Fourteen vulnerable patients without prior experience with patient portal systems were interviewed for this study. First, participants were introduced to the portal and given time to read their personal medical data. Afterwards, semi-structured interviews were conducted and analysed thematically to explore participants' first experience with the portal and their views on sharing medical information with care providers and other parties.
Data analysis resulted in four themes: barriers to and benefits of portal access, emotional responses to reading medical information, diverging views on sharing information with third parties and balancing granular control and the best possible care. First, participants appreciated access to their health information in the portal despite experiencing obstacles. Second, reading medical information online could evoke emotional responses. Third, patients were generally unaware of the meaning and value of medical data to third parties, resulting in inconsistent views on data sharing. Finally, although patients generally supported granular control, they were willing to give up on their autonomy if that would ensure them to receive the best possible care.
Patient portal design should take into consideration the obstacles that discourage vulnerable patients' access and hamper meaningful use. There is a need for more transparency on secondary use of medical data by third parties. Patients should be better informed about the potential consequences of sharing data with them.
医疗信息的收集、存储和交流变得越来越复杂。更多的利益相关者参与到这个过程中,并且数据除了用于患者护理外,还预计将用于许多不同的目的。这引发了一些关于隐私、数据所有权、安全性和保密性的伦理问题。在这个数字信息交换中,考虑患者的道德态度和偏好至关重要。在研究这些问题时,很少听到弱势群体患者的声音。本研究旨在弥补这一空白。

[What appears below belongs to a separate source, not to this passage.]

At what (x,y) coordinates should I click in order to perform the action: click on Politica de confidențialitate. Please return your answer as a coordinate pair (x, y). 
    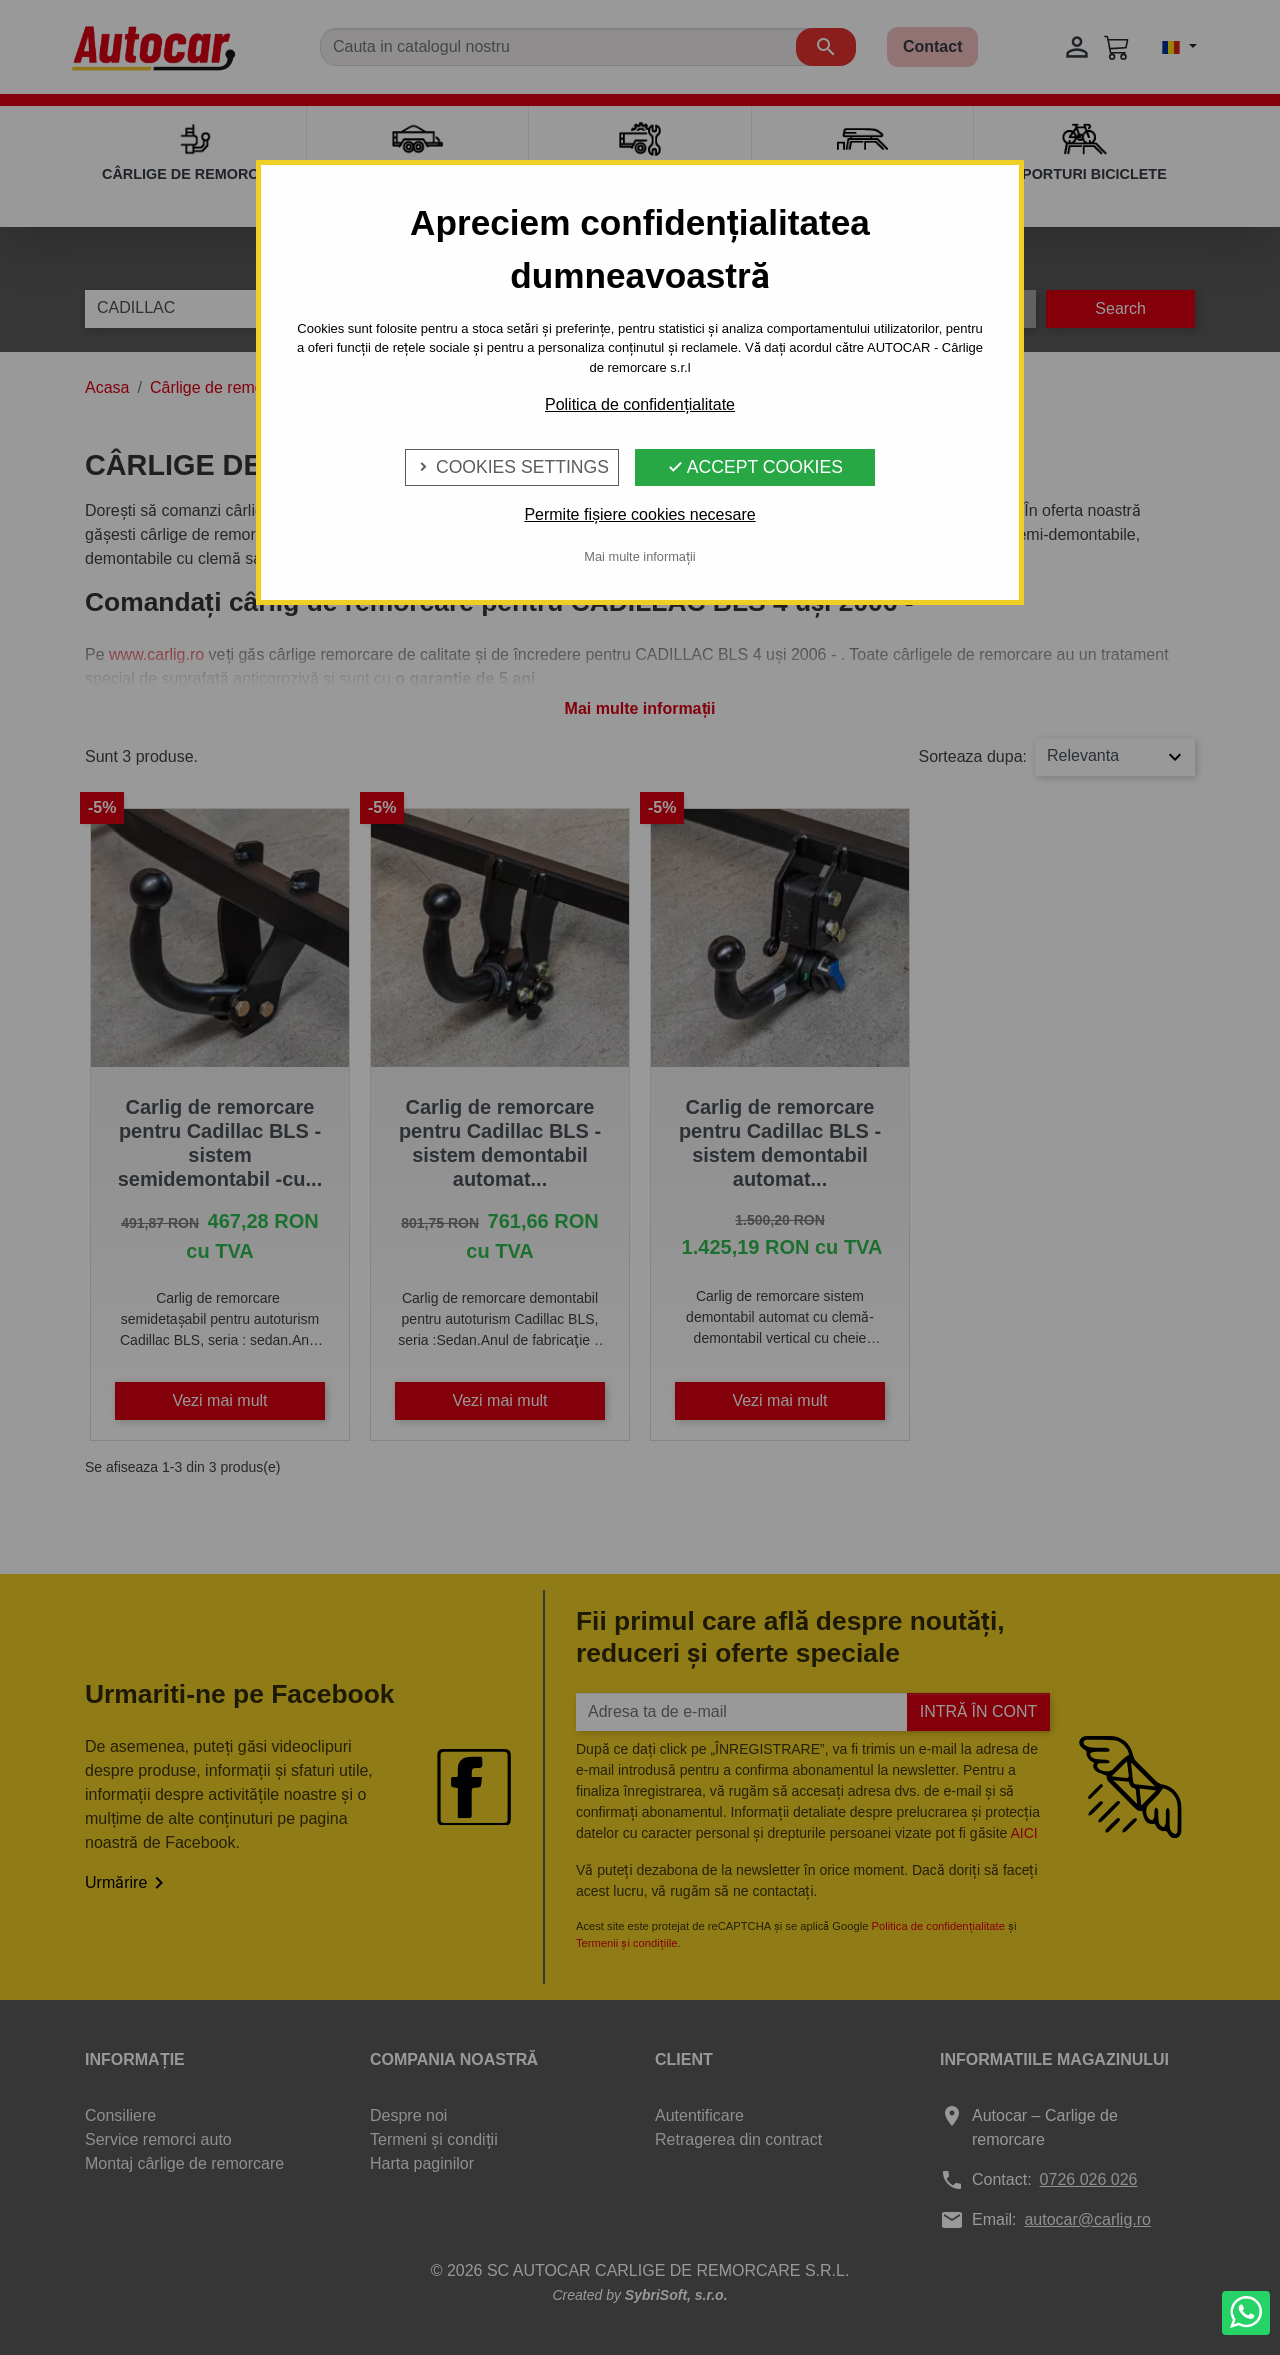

本研究对 14 名没有使用过患者门户系统经验的弱势患者进行了访谈。首先,参与者被介绍给门户,并留出时间阅读他们的个人医疗数据。然后,进行半结构化访谈,并进行主题分析,以探讨参与者首次使用门户的体验,以及他们对与护理提供者和其他方共享医疗信息的看法。
数据分析产生了四个主题:门户访问的障碍和益处、阅读医疗信息的情绪反应、与第三方共享信息的不同观点以及平衡细粒度控制和最佳护理。首先,尽管参与者遇到了障碍,但他们很欣赏能够在门户中访问自己的健康信息。其次,在线阅读医疗信息可能会引起情绪反应。第三,患者通常不清楚医疗数据对第三方的意义和价值,导致对数据共享的看法不一致。最后,尽管患者普遍支持细粒度控制,但如果这能确保他们获得最佳护理,他们愿意放弃自主权。
患者门户的设计应考虑到阻碍弱势患者访问和阻碍有意义使用的障碍。有必要提高第三方对医疗数据二次使用的透明度。应更好地告知患者与第三方共享数据的潜在后果。